Start of Block

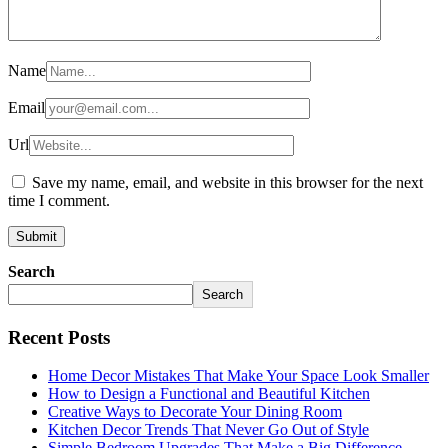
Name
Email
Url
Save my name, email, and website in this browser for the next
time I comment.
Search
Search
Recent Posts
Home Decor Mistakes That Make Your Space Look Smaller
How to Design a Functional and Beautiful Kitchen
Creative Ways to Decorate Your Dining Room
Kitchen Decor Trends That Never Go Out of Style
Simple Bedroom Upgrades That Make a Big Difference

End of Block
Start of Block

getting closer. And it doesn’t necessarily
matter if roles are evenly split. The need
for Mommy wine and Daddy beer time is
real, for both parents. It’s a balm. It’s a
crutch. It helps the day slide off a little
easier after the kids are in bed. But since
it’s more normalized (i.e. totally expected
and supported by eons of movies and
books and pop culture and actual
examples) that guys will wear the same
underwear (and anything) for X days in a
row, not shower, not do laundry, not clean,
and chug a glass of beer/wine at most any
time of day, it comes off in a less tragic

End of Block

Action item:
Copy out each line of the entries above that holds "wine".

Expected answer:
for Mommy wine and Daddy beer time is
and chug a glass of beer/wine at most any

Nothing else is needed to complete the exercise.